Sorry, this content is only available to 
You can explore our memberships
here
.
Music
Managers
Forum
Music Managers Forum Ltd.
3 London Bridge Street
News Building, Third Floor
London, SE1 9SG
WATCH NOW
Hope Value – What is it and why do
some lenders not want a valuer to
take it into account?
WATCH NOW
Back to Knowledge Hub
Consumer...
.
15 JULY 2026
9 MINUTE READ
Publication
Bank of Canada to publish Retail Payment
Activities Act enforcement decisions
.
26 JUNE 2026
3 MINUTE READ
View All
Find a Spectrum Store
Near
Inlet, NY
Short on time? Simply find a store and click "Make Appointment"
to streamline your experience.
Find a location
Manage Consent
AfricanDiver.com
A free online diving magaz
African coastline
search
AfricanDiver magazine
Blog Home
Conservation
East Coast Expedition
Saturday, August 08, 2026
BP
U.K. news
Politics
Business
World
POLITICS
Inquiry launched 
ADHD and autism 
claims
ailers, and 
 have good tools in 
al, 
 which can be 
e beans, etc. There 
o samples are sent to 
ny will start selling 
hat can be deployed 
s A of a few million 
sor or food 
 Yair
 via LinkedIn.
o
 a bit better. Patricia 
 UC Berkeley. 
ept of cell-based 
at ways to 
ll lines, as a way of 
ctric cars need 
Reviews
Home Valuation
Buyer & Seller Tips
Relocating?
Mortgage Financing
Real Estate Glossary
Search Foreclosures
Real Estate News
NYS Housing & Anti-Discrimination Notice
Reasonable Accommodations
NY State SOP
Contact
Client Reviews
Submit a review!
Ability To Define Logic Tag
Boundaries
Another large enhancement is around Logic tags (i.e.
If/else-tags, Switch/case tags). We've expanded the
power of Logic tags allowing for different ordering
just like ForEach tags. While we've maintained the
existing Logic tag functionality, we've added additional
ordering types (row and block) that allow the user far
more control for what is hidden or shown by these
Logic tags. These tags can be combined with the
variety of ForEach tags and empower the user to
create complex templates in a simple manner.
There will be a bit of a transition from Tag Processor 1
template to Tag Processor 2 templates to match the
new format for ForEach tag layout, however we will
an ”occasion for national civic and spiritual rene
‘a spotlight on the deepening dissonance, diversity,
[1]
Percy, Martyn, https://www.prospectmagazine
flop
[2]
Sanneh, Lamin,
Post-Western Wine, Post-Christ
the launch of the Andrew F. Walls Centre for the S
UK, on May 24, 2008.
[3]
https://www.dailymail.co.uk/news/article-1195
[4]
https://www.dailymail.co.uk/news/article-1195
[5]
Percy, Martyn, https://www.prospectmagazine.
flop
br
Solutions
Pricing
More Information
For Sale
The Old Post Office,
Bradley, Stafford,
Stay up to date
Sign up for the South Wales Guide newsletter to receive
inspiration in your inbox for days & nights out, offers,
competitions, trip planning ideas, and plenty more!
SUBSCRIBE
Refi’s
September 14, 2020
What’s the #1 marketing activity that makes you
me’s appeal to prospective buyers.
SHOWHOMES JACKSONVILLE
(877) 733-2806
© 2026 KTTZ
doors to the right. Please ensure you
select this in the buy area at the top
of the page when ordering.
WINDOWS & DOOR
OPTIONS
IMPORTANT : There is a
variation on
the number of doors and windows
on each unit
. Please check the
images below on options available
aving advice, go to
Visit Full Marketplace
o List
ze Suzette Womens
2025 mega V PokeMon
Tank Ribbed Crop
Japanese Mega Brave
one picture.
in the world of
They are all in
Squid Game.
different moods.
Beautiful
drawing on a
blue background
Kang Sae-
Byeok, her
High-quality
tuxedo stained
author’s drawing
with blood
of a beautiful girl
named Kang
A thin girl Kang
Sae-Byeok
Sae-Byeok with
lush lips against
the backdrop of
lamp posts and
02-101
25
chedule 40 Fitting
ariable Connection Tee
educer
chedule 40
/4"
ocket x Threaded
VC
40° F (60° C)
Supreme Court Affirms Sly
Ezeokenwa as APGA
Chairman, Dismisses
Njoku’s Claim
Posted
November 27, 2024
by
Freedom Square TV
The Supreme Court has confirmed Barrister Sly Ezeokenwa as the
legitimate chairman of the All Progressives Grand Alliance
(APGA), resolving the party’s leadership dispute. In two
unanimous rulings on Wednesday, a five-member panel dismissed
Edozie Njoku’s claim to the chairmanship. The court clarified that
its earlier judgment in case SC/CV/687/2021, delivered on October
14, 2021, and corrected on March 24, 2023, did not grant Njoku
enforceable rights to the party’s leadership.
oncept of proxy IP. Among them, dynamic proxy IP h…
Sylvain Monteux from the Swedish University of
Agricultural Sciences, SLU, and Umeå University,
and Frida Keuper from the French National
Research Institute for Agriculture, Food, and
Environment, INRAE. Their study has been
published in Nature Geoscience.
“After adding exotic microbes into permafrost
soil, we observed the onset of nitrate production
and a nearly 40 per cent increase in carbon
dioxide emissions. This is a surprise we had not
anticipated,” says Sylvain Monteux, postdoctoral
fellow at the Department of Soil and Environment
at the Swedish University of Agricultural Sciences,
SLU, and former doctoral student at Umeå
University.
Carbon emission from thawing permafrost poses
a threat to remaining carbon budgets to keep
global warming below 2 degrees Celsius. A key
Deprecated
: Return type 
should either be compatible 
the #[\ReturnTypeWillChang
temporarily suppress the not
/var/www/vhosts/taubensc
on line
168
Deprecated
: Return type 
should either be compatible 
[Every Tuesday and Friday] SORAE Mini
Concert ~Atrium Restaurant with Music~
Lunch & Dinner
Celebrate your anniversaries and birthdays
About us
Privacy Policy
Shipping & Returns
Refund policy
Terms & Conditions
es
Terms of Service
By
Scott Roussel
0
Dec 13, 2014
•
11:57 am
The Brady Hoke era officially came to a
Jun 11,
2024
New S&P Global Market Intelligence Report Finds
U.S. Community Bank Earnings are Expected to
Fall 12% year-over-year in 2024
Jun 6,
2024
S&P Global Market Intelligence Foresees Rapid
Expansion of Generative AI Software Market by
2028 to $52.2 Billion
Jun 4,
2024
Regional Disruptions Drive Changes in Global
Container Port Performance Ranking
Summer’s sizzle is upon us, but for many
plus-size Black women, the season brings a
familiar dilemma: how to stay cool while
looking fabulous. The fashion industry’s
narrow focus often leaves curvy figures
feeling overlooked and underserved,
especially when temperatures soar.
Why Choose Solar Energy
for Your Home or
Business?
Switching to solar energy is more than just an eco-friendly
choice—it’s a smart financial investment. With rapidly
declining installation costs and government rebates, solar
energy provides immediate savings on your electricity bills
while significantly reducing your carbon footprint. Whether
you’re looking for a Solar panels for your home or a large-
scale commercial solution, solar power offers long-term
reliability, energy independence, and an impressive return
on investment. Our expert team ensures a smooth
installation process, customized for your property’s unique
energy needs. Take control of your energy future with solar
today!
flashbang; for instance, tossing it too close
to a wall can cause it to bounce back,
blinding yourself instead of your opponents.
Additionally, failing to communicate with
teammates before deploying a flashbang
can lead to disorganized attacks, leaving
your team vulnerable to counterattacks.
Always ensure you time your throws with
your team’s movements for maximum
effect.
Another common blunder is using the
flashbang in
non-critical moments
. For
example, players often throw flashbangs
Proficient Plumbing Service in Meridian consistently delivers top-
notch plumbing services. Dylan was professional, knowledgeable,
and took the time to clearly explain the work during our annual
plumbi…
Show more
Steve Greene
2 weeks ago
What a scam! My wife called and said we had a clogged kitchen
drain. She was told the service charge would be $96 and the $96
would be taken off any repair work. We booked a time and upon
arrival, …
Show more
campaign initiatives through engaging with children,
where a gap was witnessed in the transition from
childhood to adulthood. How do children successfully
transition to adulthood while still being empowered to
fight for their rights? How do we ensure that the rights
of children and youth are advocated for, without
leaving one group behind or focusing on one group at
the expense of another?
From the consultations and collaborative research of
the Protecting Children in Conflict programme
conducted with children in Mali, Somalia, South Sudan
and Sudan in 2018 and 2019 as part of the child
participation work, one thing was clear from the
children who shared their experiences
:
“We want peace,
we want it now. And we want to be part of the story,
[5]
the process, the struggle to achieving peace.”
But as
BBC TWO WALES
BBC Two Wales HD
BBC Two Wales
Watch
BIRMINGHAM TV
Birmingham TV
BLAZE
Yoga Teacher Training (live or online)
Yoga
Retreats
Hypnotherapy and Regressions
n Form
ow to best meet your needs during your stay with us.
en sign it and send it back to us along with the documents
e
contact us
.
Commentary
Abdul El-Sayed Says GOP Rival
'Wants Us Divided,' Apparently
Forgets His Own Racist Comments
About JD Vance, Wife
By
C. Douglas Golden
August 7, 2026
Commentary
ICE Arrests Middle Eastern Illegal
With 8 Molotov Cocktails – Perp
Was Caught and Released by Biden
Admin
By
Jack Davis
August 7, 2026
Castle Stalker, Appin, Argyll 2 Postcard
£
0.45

□ □ □ □ □

Repeat verbatim the opening run of entries, ending with the line that contains "to streamline your experience.".

• [ANSWER TO THIS PROBLEM]:
Sorry, this content is only available to 
You can explore our memberships
here
.
Music
Managers
Forum
Music Managers Forum Ltd.
3 London Bridge Street
News Building, Third Floor
London, SE1 9SG
WATCH NOW
Hope Value – What is it and why do
some lenders not want a valuer to
take it into account?
WATCH NOW
Back to Knowledge Hub
Consumer...
.
15 JULY 2026
9 MINUTE READ
Publication
Bank of Canada to publish Retail Payment
Activities Act enforcement decisions
.
26 JUNE 2026
3 MINUTE READ
View All
Find a Spectrum Store
Near
Inlet, NY
Short on time? Simply find a store and click "Make Appointment"
to streamline your experience.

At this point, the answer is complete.